Menuisier, ébéniste, artiste ? L’un ou l’autre ou les trois à la fois… L’homme est étonnant.
Petit sourire, œil pétillant, il examine le bois.
Son regard s’attarde sur les cernes, les nervures, les accidents, les blessures du vieux chêne… pluie violente, soleil brûlant, il a tout connu, même la main de l’homme, sa scie, son rabot, sa varlope. Avec les années, les éléments ont eu raison d’une partie mais ce qui reste devient symbole et les présences qui en émergent deviennent des guides ou des gardiennes, mais de quoi ? Qu’en fera l’artisan ?
Le voilà qui prend une planche, l’approche de son visage, l’éloigne, on dirait qu’il lit en elle toute son histoire, plus de cent années s’égrènent l’espace d’un instant dans ses yeux. Puis il la pose, en prend une autre qu’il pose à côté, puis une troisième qu’il pose en travers, et il attend.
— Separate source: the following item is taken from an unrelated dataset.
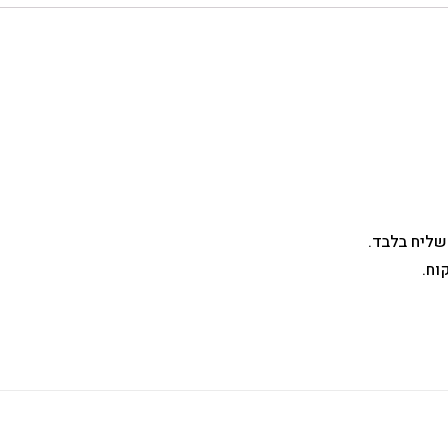
שליח בלבד.
וח.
Il entend le murmure de la matière, attentif, il veut comprendre la pertinence de l’association des trois planches qu’il vient de poser en une composition qui l’interroge. Parce que l’homme aime être questionné par le bois, qu’il soit chêne, noyer, châtaignier ou peuplier, il aime l’écouter, le toucher, le sentir. C’est sa vie !
Les commandes arrivent, surprenantes ou classiques. Alors commence le métré, la prise de cotes et le plus beau : la rencontre avec ceux qui ont besoin d’un buffet, d’une commode, d’une cuisine ou d’une bibliothèque.
Ces rencontres se déroulent sous le signe du bois. L’artisan écoute s’énoncer le projet et son oreille attentive ouvre des portes. Il aime ces premiers espaces où l’imaginaire envahit la pièce. Les clients se racontent : voyages, coups de cœur, envies. Déjà dans sa tête naissent des images, des odeurs, des musiques. De tous ces matériaux, le menuisier-ébéniste-artiste en pétrira la substance jusqu’à en faire surgir un assemblage unique d’essences, de formes, écho imprévisible de la demande des clients.
La création de l’objet passe par des voies étonnantes : échanges de photos, de musiques, de mots, de silences, et se ponctue de longs moments où l’artiste laisse chuchoter le bois dans son atelier ou sous les étoiles.
C’est ainsi que l’atelier devient un centre alchimique, là où la volonté de faire se laisse emmener par l’esprit des lieux et des êtres qui se manifeste à petits pas, comme dans un jeu. Alors, le projet se forme, se déforme, s’informe dans le mouvement de l’acte.
Puis un jour, l’artisan arrive et monte le meuble, né de cet assemblage d’idées, d’émotions, de sensations, fier de sa création. Les clients regarderont, comblés de voir réalisé le projet qu’il tenaient, sans le savoir, enfoui au fond d’eux- mêmes.